> What the task asks:
The result should consist solely of the line containing "CONTÁCTENOS" and the lines that follow it below, each reproduced exactly, the last line included.

> Dataset entries:
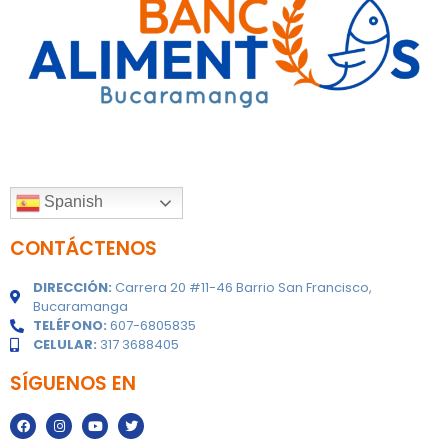
Spanish
CONTÁCTENOS
DIRECCIÓN:
Carrera 20 #11-46 Barrio San Francisco,
Bucaramanga
TELÉFONO:
607-6805835
CELULAR:
317 3688405
SÍGUENOS EN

> Reply to the exercise:
CONTÁCTENOS
DIRECCIÓN:
Carrera 20 #11-46 Barrio San Francisco,
Bucaramanga
TELÉFONO:
607-6805835
CELULAR:
317 3688405
SÍGUENOS EN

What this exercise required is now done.